- WHAT YOU NEED TO DO
Which lines below include the string "Saarbrücken"? Please show each one.

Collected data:
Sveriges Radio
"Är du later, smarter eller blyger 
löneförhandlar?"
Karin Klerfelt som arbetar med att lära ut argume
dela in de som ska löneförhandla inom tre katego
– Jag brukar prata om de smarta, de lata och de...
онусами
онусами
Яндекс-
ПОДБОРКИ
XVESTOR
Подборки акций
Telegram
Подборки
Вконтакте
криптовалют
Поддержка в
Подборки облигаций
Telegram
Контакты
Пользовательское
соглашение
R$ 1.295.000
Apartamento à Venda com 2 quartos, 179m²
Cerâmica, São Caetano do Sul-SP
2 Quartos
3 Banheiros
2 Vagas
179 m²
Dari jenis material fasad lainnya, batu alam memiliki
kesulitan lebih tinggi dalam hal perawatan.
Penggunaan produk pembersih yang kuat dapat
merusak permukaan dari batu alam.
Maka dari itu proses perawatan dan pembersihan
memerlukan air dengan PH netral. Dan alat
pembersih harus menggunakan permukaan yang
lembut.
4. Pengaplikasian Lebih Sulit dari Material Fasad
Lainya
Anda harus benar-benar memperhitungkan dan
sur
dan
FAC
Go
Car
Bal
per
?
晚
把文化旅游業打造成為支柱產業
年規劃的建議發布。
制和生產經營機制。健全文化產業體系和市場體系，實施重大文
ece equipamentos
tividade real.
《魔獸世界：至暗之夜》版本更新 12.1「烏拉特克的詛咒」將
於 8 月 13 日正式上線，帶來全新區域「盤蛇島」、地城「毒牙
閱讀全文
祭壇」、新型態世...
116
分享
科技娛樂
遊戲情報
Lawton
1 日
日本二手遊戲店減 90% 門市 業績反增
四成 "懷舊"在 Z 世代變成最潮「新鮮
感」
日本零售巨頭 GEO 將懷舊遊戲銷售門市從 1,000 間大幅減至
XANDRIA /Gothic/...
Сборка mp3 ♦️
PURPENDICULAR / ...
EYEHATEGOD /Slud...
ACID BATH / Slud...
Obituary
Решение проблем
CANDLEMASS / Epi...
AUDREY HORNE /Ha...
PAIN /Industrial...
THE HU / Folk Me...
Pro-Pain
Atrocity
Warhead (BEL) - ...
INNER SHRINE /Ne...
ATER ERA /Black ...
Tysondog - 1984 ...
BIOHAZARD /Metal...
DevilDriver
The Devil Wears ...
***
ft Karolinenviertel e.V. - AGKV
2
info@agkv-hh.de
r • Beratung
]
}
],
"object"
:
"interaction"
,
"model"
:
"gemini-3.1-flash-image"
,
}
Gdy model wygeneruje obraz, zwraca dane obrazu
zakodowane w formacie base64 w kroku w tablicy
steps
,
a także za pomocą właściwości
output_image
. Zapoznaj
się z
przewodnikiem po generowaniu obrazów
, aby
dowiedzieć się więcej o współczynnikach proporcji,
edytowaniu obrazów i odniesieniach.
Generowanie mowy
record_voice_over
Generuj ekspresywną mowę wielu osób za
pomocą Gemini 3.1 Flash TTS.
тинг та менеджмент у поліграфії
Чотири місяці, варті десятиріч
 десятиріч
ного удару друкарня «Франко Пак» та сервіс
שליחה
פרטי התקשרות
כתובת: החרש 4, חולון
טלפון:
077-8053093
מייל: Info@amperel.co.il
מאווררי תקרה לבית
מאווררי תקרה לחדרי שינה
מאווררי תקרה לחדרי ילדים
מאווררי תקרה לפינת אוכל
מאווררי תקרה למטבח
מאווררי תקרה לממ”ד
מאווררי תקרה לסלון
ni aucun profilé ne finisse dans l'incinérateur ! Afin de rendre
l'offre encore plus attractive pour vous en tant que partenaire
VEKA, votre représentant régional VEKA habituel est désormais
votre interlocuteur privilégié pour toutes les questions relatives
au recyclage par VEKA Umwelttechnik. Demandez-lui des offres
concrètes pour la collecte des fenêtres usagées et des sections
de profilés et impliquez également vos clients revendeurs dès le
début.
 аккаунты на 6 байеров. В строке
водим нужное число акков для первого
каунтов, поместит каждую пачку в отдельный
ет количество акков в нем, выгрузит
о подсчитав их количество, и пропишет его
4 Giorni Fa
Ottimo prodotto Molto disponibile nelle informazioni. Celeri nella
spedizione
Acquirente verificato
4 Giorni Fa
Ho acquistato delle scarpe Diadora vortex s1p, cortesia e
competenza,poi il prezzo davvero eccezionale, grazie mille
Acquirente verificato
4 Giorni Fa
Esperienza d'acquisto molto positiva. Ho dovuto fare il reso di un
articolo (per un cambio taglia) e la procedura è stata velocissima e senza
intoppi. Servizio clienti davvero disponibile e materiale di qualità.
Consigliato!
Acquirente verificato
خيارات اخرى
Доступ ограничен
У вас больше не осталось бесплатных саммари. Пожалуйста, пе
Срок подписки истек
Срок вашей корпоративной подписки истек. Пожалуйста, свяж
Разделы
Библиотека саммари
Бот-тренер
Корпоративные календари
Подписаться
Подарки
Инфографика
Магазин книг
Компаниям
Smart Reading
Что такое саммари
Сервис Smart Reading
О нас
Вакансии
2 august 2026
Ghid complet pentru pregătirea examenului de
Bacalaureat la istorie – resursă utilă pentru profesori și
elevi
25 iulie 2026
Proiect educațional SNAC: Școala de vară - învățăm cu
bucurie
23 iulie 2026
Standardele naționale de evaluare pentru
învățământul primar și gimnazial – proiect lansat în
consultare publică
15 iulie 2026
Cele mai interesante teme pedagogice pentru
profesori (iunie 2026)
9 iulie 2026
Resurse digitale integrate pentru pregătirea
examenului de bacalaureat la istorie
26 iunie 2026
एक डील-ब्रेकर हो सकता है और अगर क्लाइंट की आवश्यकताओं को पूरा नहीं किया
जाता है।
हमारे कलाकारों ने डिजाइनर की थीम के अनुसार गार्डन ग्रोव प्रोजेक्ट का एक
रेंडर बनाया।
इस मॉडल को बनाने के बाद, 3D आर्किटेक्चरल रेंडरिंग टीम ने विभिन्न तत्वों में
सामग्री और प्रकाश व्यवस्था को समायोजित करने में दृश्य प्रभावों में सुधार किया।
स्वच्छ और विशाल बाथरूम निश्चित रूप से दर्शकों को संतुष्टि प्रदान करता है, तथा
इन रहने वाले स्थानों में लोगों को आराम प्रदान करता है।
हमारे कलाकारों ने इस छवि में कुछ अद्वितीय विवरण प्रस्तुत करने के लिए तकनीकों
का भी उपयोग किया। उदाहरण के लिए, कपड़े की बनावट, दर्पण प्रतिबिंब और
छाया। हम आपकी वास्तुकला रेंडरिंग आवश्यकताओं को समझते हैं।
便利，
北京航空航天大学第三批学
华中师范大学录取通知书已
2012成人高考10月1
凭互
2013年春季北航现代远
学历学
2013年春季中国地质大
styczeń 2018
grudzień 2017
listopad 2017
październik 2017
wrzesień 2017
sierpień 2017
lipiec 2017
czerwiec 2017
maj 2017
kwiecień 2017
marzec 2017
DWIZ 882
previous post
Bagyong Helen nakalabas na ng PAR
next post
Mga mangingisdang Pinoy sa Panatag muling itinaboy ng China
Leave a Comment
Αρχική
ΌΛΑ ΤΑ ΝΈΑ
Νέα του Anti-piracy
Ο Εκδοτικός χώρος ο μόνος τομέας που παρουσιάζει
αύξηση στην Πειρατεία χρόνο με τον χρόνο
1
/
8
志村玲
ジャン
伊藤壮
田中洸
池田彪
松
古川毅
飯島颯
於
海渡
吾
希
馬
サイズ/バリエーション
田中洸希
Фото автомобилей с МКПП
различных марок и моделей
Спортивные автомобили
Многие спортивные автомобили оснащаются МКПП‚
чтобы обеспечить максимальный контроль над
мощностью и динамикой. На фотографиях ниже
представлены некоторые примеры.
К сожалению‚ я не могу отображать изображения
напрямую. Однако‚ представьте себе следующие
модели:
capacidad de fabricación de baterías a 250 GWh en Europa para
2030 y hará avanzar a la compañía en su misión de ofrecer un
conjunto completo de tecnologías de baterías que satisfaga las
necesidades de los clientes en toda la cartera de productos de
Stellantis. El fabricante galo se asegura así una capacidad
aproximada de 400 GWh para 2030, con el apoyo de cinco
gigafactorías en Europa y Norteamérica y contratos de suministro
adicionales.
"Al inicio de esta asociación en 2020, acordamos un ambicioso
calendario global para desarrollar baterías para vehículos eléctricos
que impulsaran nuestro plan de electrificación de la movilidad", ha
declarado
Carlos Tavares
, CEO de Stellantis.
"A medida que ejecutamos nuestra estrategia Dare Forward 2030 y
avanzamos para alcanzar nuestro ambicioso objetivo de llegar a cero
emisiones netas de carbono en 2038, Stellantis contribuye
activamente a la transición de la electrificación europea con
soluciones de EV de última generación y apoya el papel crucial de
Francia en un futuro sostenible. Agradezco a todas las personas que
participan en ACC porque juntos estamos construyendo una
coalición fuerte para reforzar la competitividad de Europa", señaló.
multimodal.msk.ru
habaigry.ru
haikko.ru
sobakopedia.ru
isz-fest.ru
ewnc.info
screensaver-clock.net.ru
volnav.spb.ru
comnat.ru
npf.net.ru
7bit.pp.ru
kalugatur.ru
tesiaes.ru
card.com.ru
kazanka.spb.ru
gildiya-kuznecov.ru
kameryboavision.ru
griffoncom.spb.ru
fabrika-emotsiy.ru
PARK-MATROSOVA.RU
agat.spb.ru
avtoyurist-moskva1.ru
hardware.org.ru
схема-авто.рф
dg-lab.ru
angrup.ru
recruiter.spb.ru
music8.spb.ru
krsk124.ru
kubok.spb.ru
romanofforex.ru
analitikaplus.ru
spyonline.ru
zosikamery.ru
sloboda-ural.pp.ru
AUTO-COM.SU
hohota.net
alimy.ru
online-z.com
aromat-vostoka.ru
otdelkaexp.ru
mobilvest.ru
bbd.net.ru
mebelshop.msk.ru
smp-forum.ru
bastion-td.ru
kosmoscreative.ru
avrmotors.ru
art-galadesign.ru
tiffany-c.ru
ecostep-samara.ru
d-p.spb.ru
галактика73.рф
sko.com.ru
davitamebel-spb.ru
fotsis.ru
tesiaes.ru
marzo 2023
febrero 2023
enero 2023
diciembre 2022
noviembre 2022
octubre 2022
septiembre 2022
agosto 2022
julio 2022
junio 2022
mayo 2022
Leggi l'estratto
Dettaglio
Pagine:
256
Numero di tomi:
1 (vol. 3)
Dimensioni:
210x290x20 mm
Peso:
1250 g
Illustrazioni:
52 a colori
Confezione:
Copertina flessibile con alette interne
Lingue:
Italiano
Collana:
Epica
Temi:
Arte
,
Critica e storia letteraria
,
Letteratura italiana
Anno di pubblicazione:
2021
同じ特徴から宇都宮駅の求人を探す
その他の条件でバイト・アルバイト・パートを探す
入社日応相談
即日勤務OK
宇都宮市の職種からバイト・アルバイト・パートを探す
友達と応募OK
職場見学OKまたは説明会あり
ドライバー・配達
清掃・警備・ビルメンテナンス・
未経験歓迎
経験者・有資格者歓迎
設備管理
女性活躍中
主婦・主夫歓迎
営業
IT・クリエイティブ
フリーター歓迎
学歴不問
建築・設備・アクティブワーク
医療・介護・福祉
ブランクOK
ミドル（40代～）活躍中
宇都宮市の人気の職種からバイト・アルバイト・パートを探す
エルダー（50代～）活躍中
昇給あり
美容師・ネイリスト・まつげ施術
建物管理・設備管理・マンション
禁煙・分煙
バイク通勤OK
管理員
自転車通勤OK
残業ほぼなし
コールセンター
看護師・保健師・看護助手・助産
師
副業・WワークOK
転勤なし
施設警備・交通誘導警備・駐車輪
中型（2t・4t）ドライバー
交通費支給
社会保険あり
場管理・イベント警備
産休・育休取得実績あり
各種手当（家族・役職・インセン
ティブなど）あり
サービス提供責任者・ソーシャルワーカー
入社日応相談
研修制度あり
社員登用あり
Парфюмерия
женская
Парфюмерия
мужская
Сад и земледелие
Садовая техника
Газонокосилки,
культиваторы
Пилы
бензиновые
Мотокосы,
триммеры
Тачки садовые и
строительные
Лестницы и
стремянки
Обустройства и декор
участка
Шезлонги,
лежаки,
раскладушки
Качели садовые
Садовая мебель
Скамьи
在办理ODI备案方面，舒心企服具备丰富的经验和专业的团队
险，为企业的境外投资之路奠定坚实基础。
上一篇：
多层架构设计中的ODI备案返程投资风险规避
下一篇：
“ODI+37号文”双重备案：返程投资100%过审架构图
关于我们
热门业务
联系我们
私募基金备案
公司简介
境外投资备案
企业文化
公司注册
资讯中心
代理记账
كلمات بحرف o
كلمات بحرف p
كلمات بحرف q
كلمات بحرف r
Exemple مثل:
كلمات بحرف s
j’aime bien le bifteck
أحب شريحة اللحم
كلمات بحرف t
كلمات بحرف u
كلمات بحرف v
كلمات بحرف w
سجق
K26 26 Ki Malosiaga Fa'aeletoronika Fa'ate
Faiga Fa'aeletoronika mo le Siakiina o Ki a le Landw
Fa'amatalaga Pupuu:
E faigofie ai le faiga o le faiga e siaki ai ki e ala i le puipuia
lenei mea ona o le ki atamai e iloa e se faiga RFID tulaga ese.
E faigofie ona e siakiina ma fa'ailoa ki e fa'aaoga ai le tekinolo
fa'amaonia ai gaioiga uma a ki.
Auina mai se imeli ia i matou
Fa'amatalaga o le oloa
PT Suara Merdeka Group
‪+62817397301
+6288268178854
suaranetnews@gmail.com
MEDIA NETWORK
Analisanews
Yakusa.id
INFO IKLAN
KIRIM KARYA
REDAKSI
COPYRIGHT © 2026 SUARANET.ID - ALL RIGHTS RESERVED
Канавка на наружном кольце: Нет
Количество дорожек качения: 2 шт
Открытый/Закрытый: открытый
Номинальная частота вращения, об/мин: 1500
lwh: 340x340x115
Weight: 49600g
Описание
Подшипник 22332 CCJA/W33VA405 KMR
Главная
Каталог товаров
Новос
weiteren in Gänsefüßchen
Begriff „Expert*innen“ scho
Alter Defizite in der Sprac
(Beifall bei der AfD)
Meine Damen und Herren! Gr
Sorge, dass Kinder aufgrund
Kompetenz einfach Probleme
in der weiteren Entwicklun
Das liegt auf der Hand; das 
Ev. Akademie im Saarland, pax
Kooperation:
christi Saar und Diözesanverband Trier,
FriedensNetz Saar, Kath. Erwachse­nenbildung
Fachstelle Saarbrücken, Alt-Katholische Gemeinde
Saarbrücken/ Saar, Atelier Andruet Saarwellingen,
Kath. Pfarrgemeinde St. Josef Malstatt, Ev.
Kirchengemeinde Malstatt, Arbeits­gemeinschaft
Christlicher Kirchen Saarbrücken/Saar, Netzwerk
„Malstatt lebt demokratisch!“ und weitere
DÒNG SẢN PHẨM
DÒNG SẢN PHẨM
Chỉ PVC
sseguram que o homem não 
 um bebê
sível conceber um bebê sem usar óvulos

- SOLUTION
Fachstelle Saarbrücken, Alt-Katholische Gemeinde
Saarbrücken/ Saar, Atelier Andruet Saarwellingen,
Christlicher Kirchen Saarbrücken/Saar, Netzwerk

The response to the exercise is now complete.